Che l’universo abbia un principio, perciò, non significa che abbia ipso facto anche un cominciamento nel tempo. E tuttavia, spingendo l’opzione metaforica sino alle sue estreme conseguenze, bisogna per lo meno supporre che neppure sia generato da parte del demiurgo, ossia per mano di quella bizzarra entità cui Platone, nella prima parte del Timeo, affida il compito di creare il cosmo plasmando un sostrato indeterminato e caotico: la Chora. La pur lunga consuetudine con l’idea che vi sia un divin artefice dell’universo non può esimerci, cioè, dal constatare che si tratta, in verità, di una entità filosofica eccentrica rispetto al nucleo dell’ontologia platonica, un’entità che, per giunta, all’improvviso appare e all’improvviso scompare dal racconto sull’origine del cosmo e della vita in esso. Secondo la maggioranza degli interpreti, il demiurgo è solo l’immagine allegorica della causalità delle idee, un’immagine forgiata, ancora una volta, per facilitare coloro che difficilmente si staccano dalla doxa a comprendere un punto altrimenti oscuro: le idee, pur essendo separate dalle cose, ne sono nondimeno causa.
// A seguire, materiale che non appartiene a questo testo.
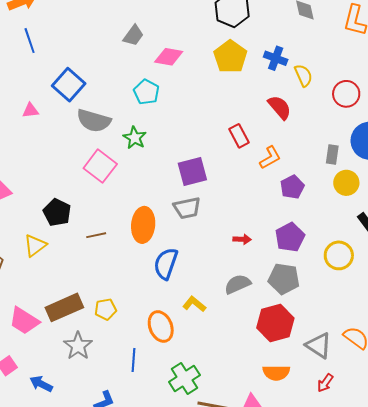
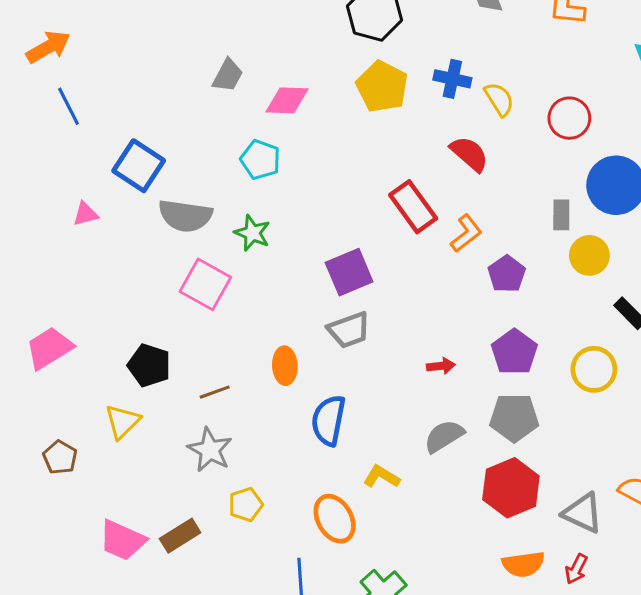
red rectangle: (239, 136) -> (413, 207), size x1.4
orange ellipse: (143, 225) -> (285, 366), size x0.7
brown rectangle: (64, 307) -> (180, 536), moved, size x0.7
gray star: (78, 346) -> (210, 450), moved
red arrow: (325, 383) -> (576, 569), moved

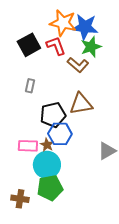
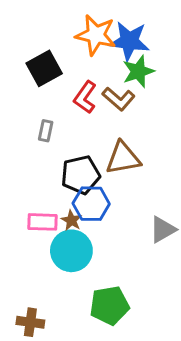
red L-shape: (56, 46) -> (85, 97), moved, turned -125
green pentagon: (50, 188) -> (109, 305), moved
brown cross: (20, 199) -> (30, 322), moved

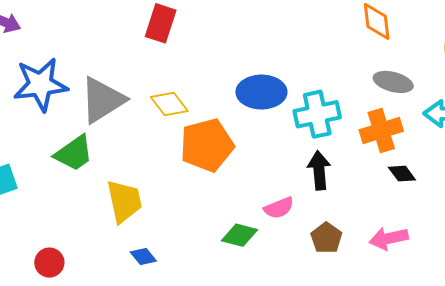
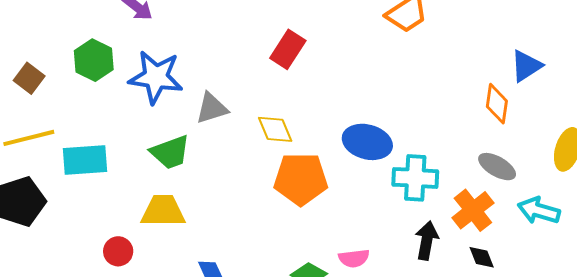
gray triangle: (102, 100) -> (212, 108), size x0.7
orange cross: (381, 131) -> (473, 210), turned -36
black arrow: (319, 170) -> (427, 240), moved
yellow trapezoid: (124, 201) -> (163, 211), moved, turned -93

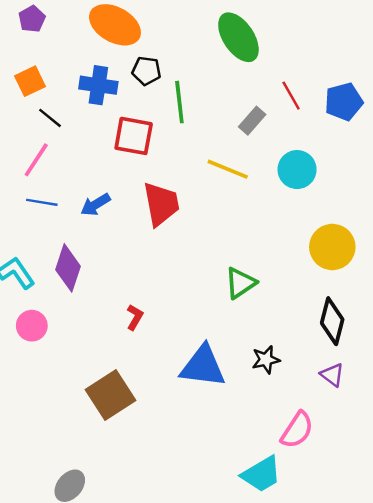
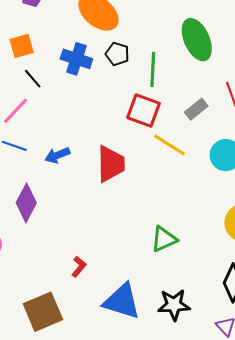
green line: (179, 102) -> (153, 69), moved
red square: (134, 136) -> (144, 111), moved
red L-shape: (135, 317) -> (79, 267), moved
black star: (266, 360) -> (174, 305), size x1.4

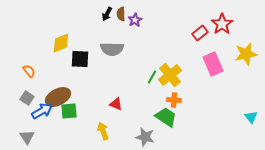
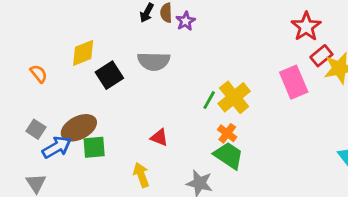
red rectangle: (200, 33) -> (321, 56), moved
black square: (80, 59) -> (109, 75), turned -36
orange semicircle: (29, 71) -> (39, 74), moved
orange cross: (174, 100) -> (227, 133), moved, turned 32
Platone, in sostanza, ricorrerebbe al mito del demiurgo per metaforizzare la dimensione intrinsecamente fabbrile delle idee, accennando invece a Chora, il ricettacolo o materia universale, con un ragionamento bastardo a metà tra intelletto e sensazione. Il demiurgo, insomma, non è l’ultima parola di Platone. Questo significa che esce di scena lasciando che la madre-matrice di tutte le cose faccia il suo ingresso per spiegare in che modo nascano i mortali e, così, risolvere il problema formulato già nel Parmenide: la partecipazione delle idee alle cose.

La vita, nel Timeo, nasce quindi due volte: la prima col demiurgo in un istante dato, ma fittizio, del tempo. La seconda con Chora: ciò di cui tutte le cose sono fatte e ciò in cui, fatte e disfatte, vengono ogni volta a trovarsi. Eppure solo la seconda nasce davvero, cioè mai. Che l’universo abbia un principio significa solo che ha una causa e Chora è questa causa primaria, l’elemento ultimo della cosmologia di Platone. Ad essa si accede come in sogno perché il «porta-impronte dell’universo» ha già tutti i caratteri con cui Freud metaforizzerà lo psichico reale. Come l’inconscio, Chora è indifferente al tempo, alla morte e alla contraddizione. Introdotta come terzo genere, la nutrice del mondo presenta un’eccedenza che resiste a tutte le determinazioni binarie e dialettiche. Sicché, essa sembra persino mettere in questione il modello umano della generazione. Vergine e madre al tempo stesso, offerente e ricevente un medesimo corpo, Chora dà luogo senza generare, accoglie senza trattenere e il modo in cui si mescola alle idee, dice Platone «è strano e difficile da concepire». La sua eccedenza, in effetti, si riflette sull’eccedenza dei discorsi: del discorso su Chora e di tutti i discorsi che i personaggi del Timeo intrecciano tra loro e si scambiano come doni. Chora allude a un al di là del gioco del dono e del contro-dono, gioco che, nel suo fondo, è ancora il gioco dei generi: lo scambio delle donne nell’ottica patriarcale della generazione.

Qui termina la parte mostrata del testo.